(Saved data entries)
==*==

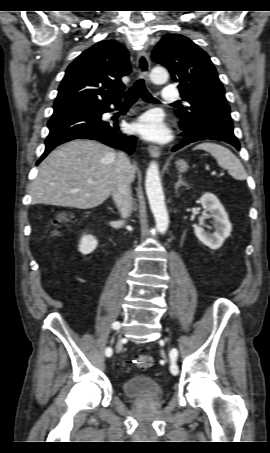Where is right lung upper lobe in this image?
<instances>
[{
    "label": "right lung upper lobe",
    "mask_w": 270,
    "mask_h": 453,
    "mask_svg": "<svg viewBox=\"0 0 270 453\" xmlns=\"http://www.w3.org/2000/svg\"><path fill=\"white\" fill-rule=\"evenodd\" d=\"M131 71L129 54L118 42L104 40L79 55L67 68L54 103V113L120 101L121 78Z\"/></svg>",
    "instance_id": "obj_1"
}]
</instances>
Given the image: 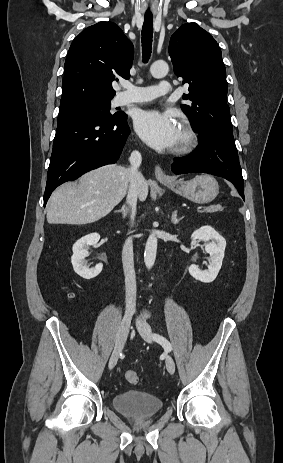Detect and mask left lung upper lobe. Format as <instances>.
I'll return each mask as SVG.
<instances>
[{"instance_id":"5c2ea615","label":"left lung upper lobe","mask_w":283,"mask_h":463,"mask_svg":"<svg viewBox=\"0 0 283 463\" xmlns=\"http://www.w3.org/2000/svg\"><path fill=\"white\" fill-rule=\"evenodd\" d=\"M174 72L189 84L183 95L189 105L182 110L192 120V129L200 136L216 135L235 144L226 102V70L215 39L196 23L183 24L169 44Z\"/></svg>"}]
</instances>
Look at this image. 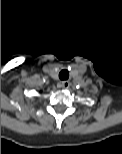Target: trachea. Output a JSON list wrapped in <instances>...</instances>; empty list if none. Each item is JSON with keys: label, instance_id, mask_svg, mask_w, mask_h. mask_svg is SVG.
Segmentation results:
<instances>
[{"label": "trachea", "instance_id": "1", "mask_svg": "<svg viewBox=\"0 0 122 154\" xmlns=\"http://www.w3.org/2000/svg\"><path fill=\"white\" fill-rule=\"evenodd\" d=\"M59 78L60 80H67L69 78V72L67 70H62L60 73H59Z\"/></svg>", "mask_w": 122, "mask_h": 154}]
</instances>
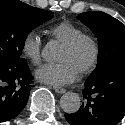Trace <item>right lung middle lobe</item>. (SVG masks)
<instances>
[{"mask_svg": "<svg viewBox=\"0 0 125 125\" xmlns=\"http://www.w3.org/2000/svg\"><path fill=\"white\" fill-rule=\"evenodd\" d=\"M52 17L50 11L31 6L18 9L13 4L0 0V59L10 65L25 62L21 54L27 35Z\"/></svg>", "mask_w": 125, "mask_h": 125, "instance_id": "right-lung-middle-lobe-1", "label": "right lung middle lobe"}]
</instances>
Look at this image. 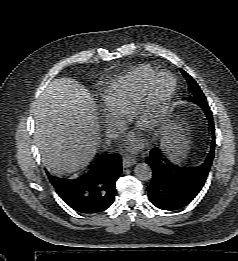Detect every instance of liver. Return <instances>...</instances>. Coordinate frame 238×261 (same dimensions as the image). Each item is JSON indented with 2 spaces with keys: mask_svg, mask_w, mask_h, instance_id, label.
Instances as JSON below:
<instances>
[{
  "mask_svg": "<svg viewBox=\"0 0 238 261\" xmlns=\"http://www.w3.org/2000/svg\"><path fill=\"white\" fill-rule=\"evenodd\" d=\"M34 115L36 145L50 172L74 173L89 165L101 132L87 89L71 78L54 79L41 94Z\"/></svg>",
  "mask_w": 238,
  "mask_h": 261,
  "instance_id": "liver-1",
  "label": "liver"
}]
</instances>
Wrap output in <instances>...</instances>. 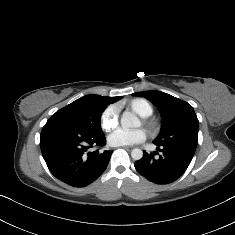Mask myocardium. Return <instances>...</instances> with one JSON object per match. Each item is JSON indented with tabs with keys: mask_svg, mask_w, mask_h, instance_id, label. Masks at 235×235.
Masks as SVG:
<instances>
[{
	"mask_svg": "<svg viewBox=\"0 0 235 235\" xmlns=\"http://www.w3.org/2000/svg\"><path fill=\"white\" fill-rule=\"evenodd\" d=\"M142 122L146 124L151 130H155L158 128V122L154 119L150 121L143 119Z\"/></svg>",
	"mask_w": 235,
	"mask_h": 235,
	"instance_id": "myocardium-1",
	"label": "myocardium"
}]
</instances>
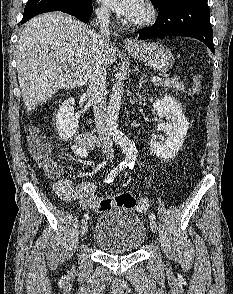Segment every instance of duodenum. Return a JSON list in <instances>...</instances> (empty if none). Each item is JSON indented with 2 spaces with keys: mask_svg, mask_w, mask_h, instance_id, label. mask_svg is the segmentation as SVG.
Returning a JSON list of instances; mask_svg holds the SVG:
<instances>
[{
  "mask_svg": "<svg viewBox=\"0 0 233 294\" xmlns=\"http://www.w3.org/2000/svg\"><path fill=\"white\" fill-rule=\"evenodd\" d=\"M80 137L88 146H95L98 143V140L92 133H82Z\"/></svg>",
  "mask_w": 233,
  "mask_h": 294,
  "instance_id": "duodenum-1",
  "label": "duodenum"
}]
</instances>
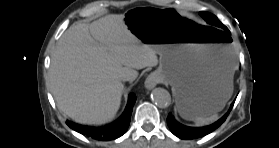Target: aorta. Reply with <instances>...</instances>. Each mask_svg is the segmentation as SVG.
<instances>
[{
  "label": "aorta",
  "instance_id": "aorta-1",
  "mask_svg": "<svg viewBox=\"0 0 279 148\" xmlns=\"http://www.w3.org/2000/svg\"><path fill=\"white\" fill-rule=\"evenodd\" d=\"M152 101L159 108H167L171 104V95L164 88H155L151 93Z\"/></svg>",
  "mask_w": 279,
  "mask_h": 148
}]
</instances>
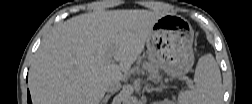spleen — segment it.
<instances>
[{
  "label": "spleen",
  "mask_w": 252,
  "mask_h": 104,
  "mask_svg": "<svg viewBox=\"0 0 252 104\" xmlns=\"http://www.w3.org/2000/svg\"><path fill=\"white\" fill-rule=\"evenodd\" d=\"M194 85L181 92L178 101L181 104H218L222 98L221 73L213 55L207 54L199 58Z\"/></svg>",
  "instance_id": "1"
}]
</instances>
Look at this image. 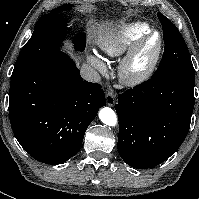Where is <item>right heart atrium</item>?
<instances>
[{"label": "right heart atrium", "instance_id": "right-heart-atrium-1", "mask_svg": "<svg viewBox=\"0 0 199 199\" xmlns=\"http://www.w3.org/2000/svg\"><path fill=\"white\" fill-rule=\"evenodd\" d=\"M89 63L99 71H104L105 66L98 55L89 56Z\"/></svg>", "mask_w": 199, "mask_h": 199}]
</instances>
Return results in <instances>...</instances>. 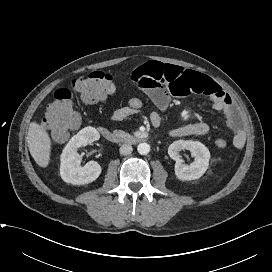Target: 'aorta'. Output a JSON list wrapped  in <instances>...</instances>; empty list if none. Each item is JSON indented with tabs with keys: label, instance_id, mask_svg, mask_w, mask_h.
<instances>
[{
	"label": "aorta",
	"instance_id": "1",
	"mask_svg": "<svg viewBox=\"0 0 272 272\" xmlns=\"http://www.w3.org/2000/svg\"><path fill=\"white\" fill-rule=\"evenodd\" d=\"M137 151L139 154L141 155H146L149 153L150 151V145L148 143H140L138 146H137Z\"/></svg>",
	"mask_w": 272,
	"mask_h": 272
}]
</instances>
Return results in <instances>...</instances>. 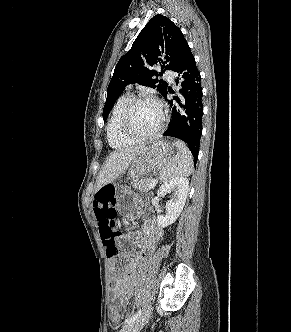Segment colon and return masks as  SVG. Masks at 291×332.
<instances>
[{"label":"colon","instance_id":"colon-1","mask_svg":"<svg viewBox=\"0 0 291 332\" xmlns=\"http://www.w3.org/2000/svg\"><path fill=\"white\" fill-rule=\"evenodd\" d=\"M96 217L99 224L100 236L108 258L118 257L116 240L119 232L116 227L117 211L115 208L114 191L103 190L95 196ZM110 321L117 327L119 313L113 308L110 311Z\"/></svg>","mask_w":291,"mask_h":332}]
</instances>
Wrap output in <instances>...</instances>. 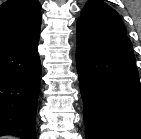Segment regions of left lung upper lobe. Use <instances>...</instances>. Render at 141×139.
<instances>
[{
	"label": "left lung upper lobe",
	"mask_w": 141,
	"mask_h": 139,
	"mask_svg": "<svg viewBox=\"0 0 141 139\" xmlns=\"http://www.w3.org/2000/svg\"><path fill=\"white\" fill-rule=\"evenodd\" d=\"M78 20L100 30L126 35L118 13L102 0H89Z\"/></svg>",
	"instance_id": "left-lung-upper-lobe-1"
}]
</instances>
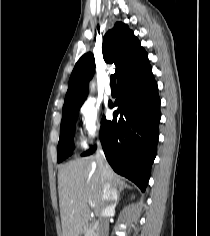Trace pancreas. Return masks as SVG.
<instances>
[{
  "label": "pancreas",
  "mask_w": 210,
  "mask_h": 236,
  "mask_svg": "<svg viewBox=\"0 0 210 236\" xmlns=\"http://www.w3.org/2000/svg\"><path fill=\"white\" fill-rule=\"evenodd\" d=\"M87 234L88 236H96V232H94L93 230H89Z\"/></svg>",
  "instance_id": "1"
}]
</instances>
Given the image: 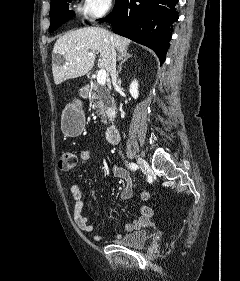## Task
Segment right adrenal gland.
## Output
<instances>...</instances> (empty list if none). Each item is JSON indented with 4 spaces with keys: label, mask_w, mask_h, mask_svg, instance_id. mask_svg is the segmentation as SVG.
<instances>
[{
    "label": "right adrenal gland",
    "mask_w": 240,
    "mask_h": 281,
    "mask_svg": "<svg viewBox=\"0 0 240 281\" xmlns=\"http://www.w3.org/2000/svg\"><path fill=\"white\" fill-rule=\"evenodd\" d=\"M132 57V54L124 52V53H119L118 55V61H120V64L118 66V71L117 74L120 73L121 69H122V65L129 59Z\"/></svg>",
    "instance_id": "obj_1"
}]
</instances>
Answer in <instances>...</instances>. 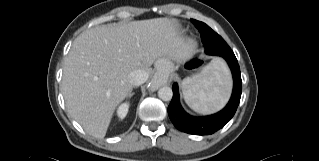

==*==

§ The task
Your copy should run from the line that has "<instances>...</instances> (empty list" through the last line above, exactly, with both ends in and pictures out.

§ Solution
<instances>...</instances> (empty list if none). Each item is JSON indented with 4 spaces with keys: label, mask_w, mask_h, mask_svg, instance_id. mask_svg is the segmentation as SVG.
<instances>
[{
    "label": "right adrenal gland",
    "mask_w": 240,
    "mask_h": 281,
    "mask_svg": "<svg viewBox=\"0 0 240 281\" xmlns=\"http://www.w3.org/2000/svg\"><path fill=\"white\" fill-rule=\"evenodd\" d=\"M132 57V54L124 52V53H119L118 55V61H120V64L118 66V71L117 74L120 73L121 69H122V65L129 59Z\"/></svg>",
    "instance_id": "obj_1"
}]
</instances>
Answer in <instances>...</instances>. 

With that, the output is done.